Much of your property is exempt, meaning by law it is not subject to being taken to satisfy your debt. Individuals have a $20,000 homestead exemption, or $40,000 for a married couple, in Utah for their home. There is a $2,500 exemption per person in an automobile. Clothes and household items such as stoves, refrigerators, washers and dryers, most furniture and the like are fully exempt.
Retirement accounts, such as IRAs, 401k plans and the like are also exempt. It’s because of these exemptions that in most Chapter 7 cases the trustee declares it a “no asset” case, meaning he closes it without taking anything.
How long is bankruptcy on my credit?
Bankruptcy will remain on your credit report for 10 years. But consider this: If you have debts in collection, debts that have been charged off, judgments or foreclosures, they are already on your credit report. Once you file bankruptcy, you start over.
In five years, a judgment will still be there, but the bankruptcy will be in the past. Your credit score (FICO) takes a one-time hit from the bankruptcy. After that, assuming you pay what bills you have timely, your score will go back up. Most people report they can get credit on reasonable terms within 18-24 months after filing Chapter 7.
What is reaffirmation?
People who file Chapter can reaffirm any debts. This means they agree to pay the debt even though they have filed bankruptcy. In the case of a mortgage or car loan, this means you can reaffirm and usually keep the house or car (reaffirmation is an agreement, so the creditor must agree as well).
What if I don’t want my house or car? You also have the option of surrendering whatever collateral you have. This means you give it back to the bank and are not responsible for any balance after the bank disposes of the collateral.
Do I have to list all my debts?
Yes. Bankruptcy is an all-or-nothing proposition. You either declare bankruptcy against all your creditors, including parents or friends who have loaned you money, or you don’t declare it at all.
What is the means test?
The means test is a test to see if you qualify to file Chapter 7. In short, if your average monthly income for the past six months is below the median income for your state, you pass the means test and can file Chapter 7. If your income is above the median, there are three other tests under which you might qualify for Chapter 7.
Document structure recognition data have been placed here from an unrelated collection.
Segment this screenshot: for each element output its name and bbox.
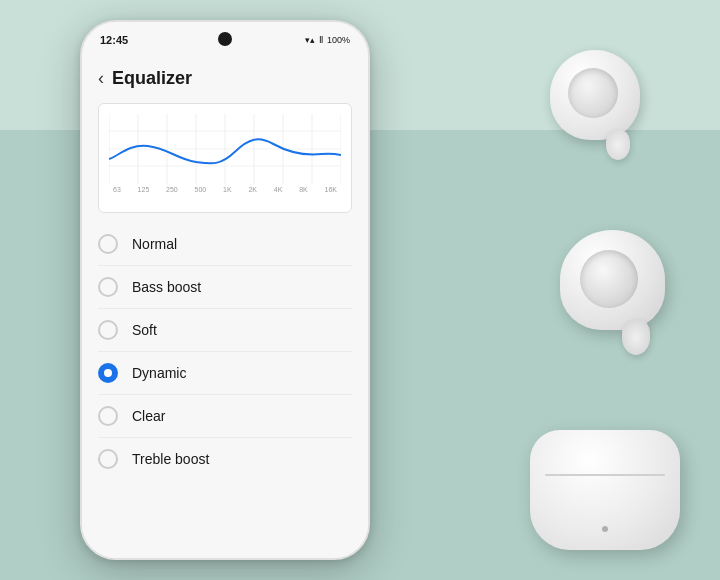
radio-soft bbox=[98, 320, 118, 340]
freq-2k: 2K bbox=[248, 186, 257, 193]
radio-normal bbox=[98, 234, 118, 254]
page-title: Equalizer bbox=[112, 68, 192, 89]
chart-area bbox=[109, 114, 341, 184]
label-bass-boost: Bass boost bbox=[132, 279, 201, 295]
freq-8k: 8K bbox=[299, 186, 308, 193]
freq-1k: 1K bbox=[223, 186, 232, 193]
freq-16k: 16K bbox=[324, 186, 336, 193]
phone-screen: ‹ Equalizer bbox=[82, 58, 368, 558]
earbud-tip-top bbox=[606, 130, 630, 160]
radio-treble-boost bbox=[98, 449, 118, 469]
radio-inner-dynamic bbox=[104, 369, 112, 377]
freq-250: 250 bbox=[166, 186, 178, 193]
eq-option-normal[interactable]: Normal bbox=[98, 223, 352, 266]
case-indicator-dot bbox=[602, 526, 608, 532]
freq-labels: 63 125 250 500 1K 2K 4K 8K 16K bbox=[109, 184, 341, 193]
eq-option-bass-boost[interactable]: Bass boost bbox=[98, 266, 352, 309]
status-bar: 12:45 ▾▴ Ⅱ 100% bbox=[82, 22, 368, 58]
earbud-top-right bbox=[550, 50, 660, 170]
earbuds-case bbox=[530, 430, 680, 560]
eq-option-clear[interactable]: Clear bbox=[98, 395, 352, 438]
radio-clear bbox=[98, 406, 118, 426]
freq-4k: 4K bbox=[274, 186, 283, 193]
eq-option-soft[interactable]: Soft bbox=[98, 309, 352, 352]
freq-63: 63 bbox=[113, 186, 121, 193]
case-body bbox=[530, 430, 680, 550]
earbud-tip-mid bbox=[622, 320, 650, 355]
radio-bass-boost bbox=[98, 277, 118, 297]
label-dynamic: Dynamic bbox=[132, 365, 186, 381]
back-button[interactable]: ‹ bbox=[98, 68, 104, 89]
battery-indicator: 100% bbox=[327, 35, 350, 45]
case-seam-line bbox=[545, 474, 665, 476]
label-clear: Clear bbox=[132, 408, 165, 424]
label-normal: Normal bbox=[132, 236, 177, 252]
freq-500: 500 bbox=[195, 186, 207, 193]
eq-option-treble-boost[interactable]: Treble boost bbox=[98, 438, 352, 480]
earbud-body-mid bbox=[560, 230, 665, 330]
screen-header: ‹ Equalizer bbox=[82, 58, 368, 97]
equalizer-chart: 63 125 250 500 1K 2K 4K 8K 16K bbox=[98, 103, 352, 213]
phone-notch bbox=[218, 32, 232, 46]
phone-device: 12:45 ▾▴ Ⅱ 100% ‹ Equalizer bbox=[80, 20, 370, 560]
eq-options-list: Normal Bass boost Soft Dyn bbox=[82, 223, 368, 480]
radio-dynamic bbox=[98, 363, 118, 383]
eq-curve-svg bbox=[109, 114, 341, 184]
freq-125: 125 bbox=[138, 186, 150, 193]
status-icons: ▾▴ Ⅱ 100% bbox=[305, 35, 350, 45]
eq-option-dynamic[interactable]: Dynamic bbox=[98, 352, 352, 395]
status-time: 12:45 bbox=[100, 34, 128, 46]
earbud-mid-right bbox=[560, 230, 690, 385]
label-soft: Soft bbox=[132, 322, 157, 338]
wifi-icon: ▾▴ bbox=[305, 35, 315, 45]
label-treble-boost: Treble boost bbox=[132, 451, 209, 467]
earbud-body-top bbox=[550, 50, 640, 140]
signal-bars: Ⅱ bbox=[319, 35, 323, 45]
What is credit counseling?
Under the Bankruptcy Code, before you can file bankruptcy, you must complete a credit counseling course. In addition, after you file and before you can get a discharge, you must complete the second course. These are offered online from a number of providers and cost about $25-$30. Learn more at http://markalexander.over-blog.com
Do I have to use an attorney to file bankruptcy? Congress requires that all attorneys advise potential filers that they can file without using an attorney. However, bankruptcy is very complex with lots of rules. Using an attorney is definitely best and worth every penny. If you decide that you want to file yourself (called a pro se filing), we can help you fill out the forms and will review your petition and supporting documents before you file.
Remember, if you don’t meet the means test because your household income is above these figures, there are other ways to qualify. You need to speak to an attorney in any event. Also, if your debt is primarily non-consumer debt, i.e., business debt, the means test doesn’t apply.